Empty lot in Union Hill where a mixed-use, three-story building is now arising.
Union Hill is a run-down neighborhood adjacent to its more famous neighbor, Church Hill, in the City of Richmond. Some of its working-class houses predate the Civil War, but the years have been unkind. For decades, the population was predominantly poor and African-American. Many of the lots are vacant, and many of the houses that remain are dilapidated. There is little commerce — not even retail — and jobs are far and few between.
But the gentrification wave that swept over Church Hill has spilled into Union Hill, and some of the old gentrifiers, drawn by the stock of inexpensive historic architecture, are unhappy with what some of the new gentrifiers are planning. In particular, residents are objecting to a building with four apartments and ground-level retail that is under construction on an empty lot. The building would… horrors!… be three stories tall, and totally out of character with the neighborhood of mostly two-story buildings.
The Richmond Times-Dispatch describes the “thorny issues” associated with revitalization, which, remarkably enough, does not appear to involve the poor, African-American residents who have long lived in the neighborhood. This debate does not pit hip, young urban gentry against the poor, powerless and displaced. Rather, the controversy poses a philosophical question of interest mainly to the affluent: Should a neighborhood be frozen in place architecturally in order to preserve its irreplaceable historic character, or should it be allowed to evolve in ways that provide more amenities to residents? Then throw in a question that goes unaddressed in the article, what right should neighbors have to obstruct a building that demonstrably does them no harm beyond offending their architectural sensibilities?
Developer Matt Jarreau is erecting a modern, three-story edifice on an empty, triangular lot on N. 23rd Street. He’s not tearing down an older structure. Nor is he building a structure that is wildly out of place for the neighborhood — a large, hulking church stands across the street. A rendering depicts a restaurant with outdoor seating, a valuable amenity for a neighborhood with precious little retail presence. But the rendering also pictures a building with flat brick walls, plain windows and minimal adornment that is neither attractive nor in keeping with the architectural character of the neighborhood. Jarreau is planning an even bigger, three-story building with 27 apartments on another vacant lot around the corner.
From the city’s point of view, Jarreau’s real estate investments surely are seen as a bonus. By building on vacant lots, he is creating taxable value. Union Hill is endowed with under-utilized streets, water, sewer and other infrastructure, so the incurs no additional cost. From a fiscal perspective, the two projects represent all gain, no pain. Even better, Jarreau is not displacing anyone — no structures are being torn down, no poor people are being evicted.

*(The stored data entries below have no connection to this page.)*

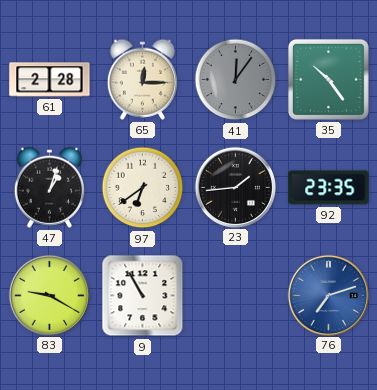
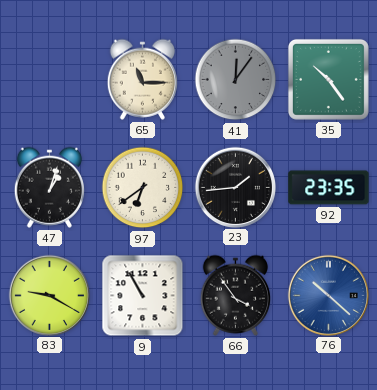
61: 2:28 -> none
65: 12:15 -> 11:15
66: none -> 3:54
76: 7:12 -> 10:22
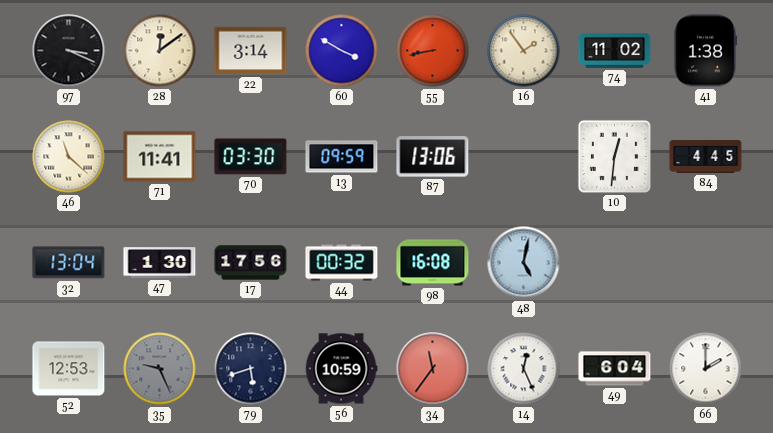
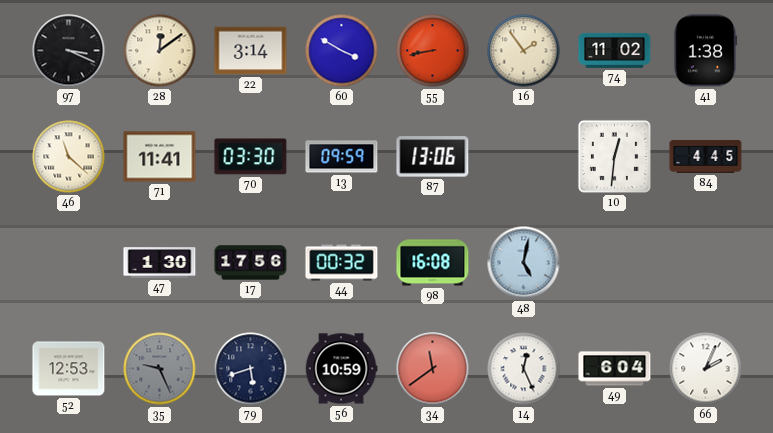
32: 13:04 -> none
34: 11:36 -> 11:39
66: 2:00 -> 2:04
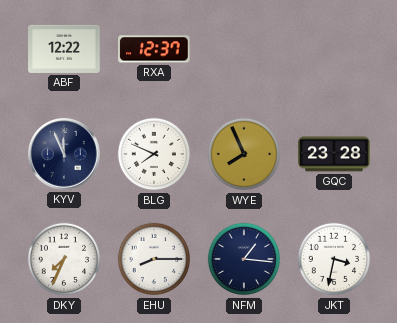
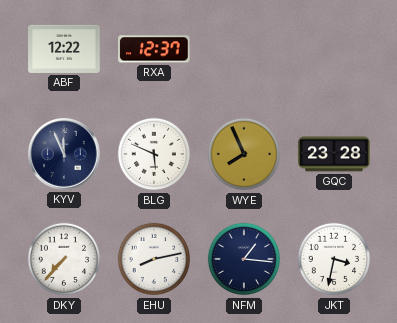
BLG: 7:49 -> 5:49
DKY: 7:34 -> 7:37
EHU: 8:15 -> 8:13
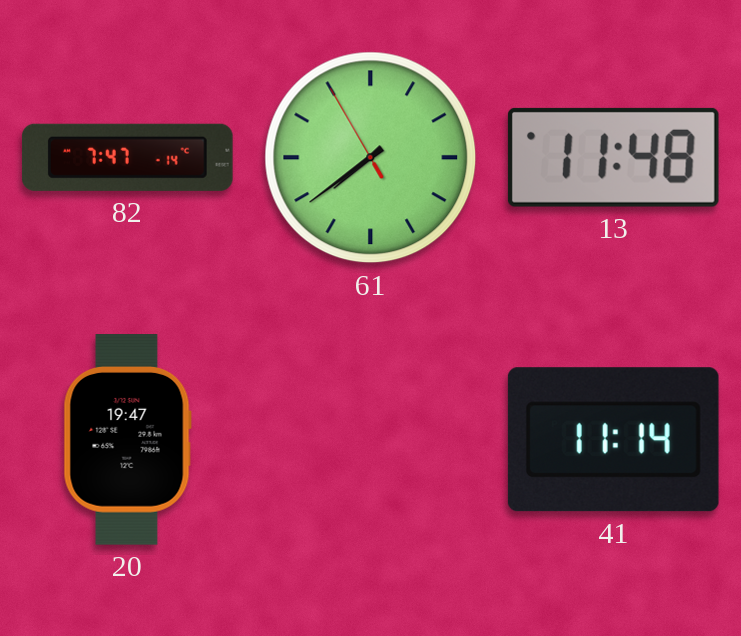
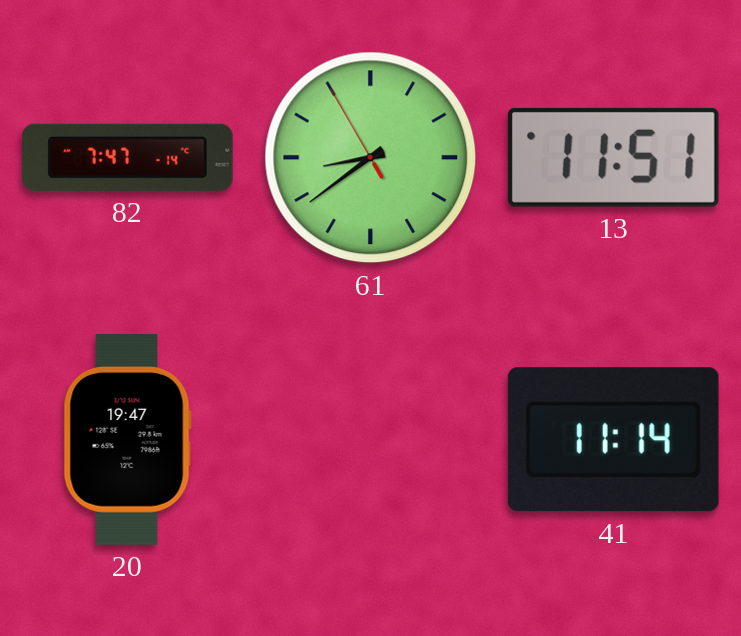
61: 7:38 -> 8:38
13: 11:48 -> 11:51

“We’re creating a little village. This is exactly how the community operated 100 years ago,” says Jarreau. It would have been cheaper and easier to go with two-story apartments and minimal commercial space. The community needs more services within walkable distances.”
Not everyone is buying that logic. Dixon Kerr, a Union Hill resident for 39 years, says the large buildings diminish neighborhood character because they do not suit the context of one- and two-story, 19th-century buildings, the Times-Dispatch reports.
As seen in other Richmond neighborhoods such as Church Hill and the Fan, historic neighborhoods that are stylistically and visually consistent are viewed in the marketplace as charming. Charm enhances real estate values. Conversely, disrupting neighborhood integrity by erecting buildings that are architecturally jarring or out of scale kills the charm and ruins property values.
Bacon’s bottom line: Both points of view are valid in their own way. I’m torn. I lived in Church Hill for many years and appreciated the historic-district guidelines that prevented people from doing idiosyncratic things like painting houses bright Wahoo orange and blue that would detract from neighbors’ property values. But, then, Church Hill had something worth preserving. Truly, the historic district was, and still is, an architectural gem.
At the risk of sounding like a snob, I have to say that Union Hill is no Church Hill. Some of its buildings may be old, but they are architecturally undistinguished. Moreover, so many have been torn down that restoring the neighborhood to its 19th-century prime is impossible. If people want to preserve the old buildings that remain, that’s fine. But that desire should not discourage others from investing in the neighborhood, creating new housing options, building new amenities and bolstering the city tax base.